-- Task inputs follows --

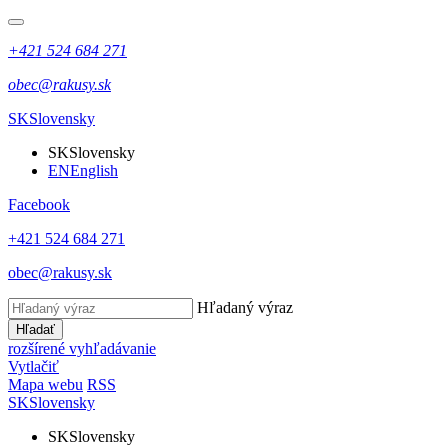
+421 524 684 271
obec@rakusy.sk
SK
Slovensky
SK
Slovensky
EN
English
Facebook
+421 524 684 271
obec@rakusy.sk
Hľadaný výraz
Hľadať
rozšírené vyhľadávanie
Vytlačiť
Mapa webu
RSS
SK
Slovensky
SK
Slovensky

-- Task inputs concluded --

▶ **Task description**
Output the lines above verbatim, images excluded.

▶ **Answer for the task**
+421 524 684 271
obec@rakusy.sk
SK
Slovensky
SK
Slovensky
EN
English
Facebook
+421 524 684 271
obec@rakusy.sk
Hľadaný výraz
Hľadať
rozšírené vyhľadávanie
Vytlačiť
Mapa webu
RSS
SK
Slovensky
SK
Slovensky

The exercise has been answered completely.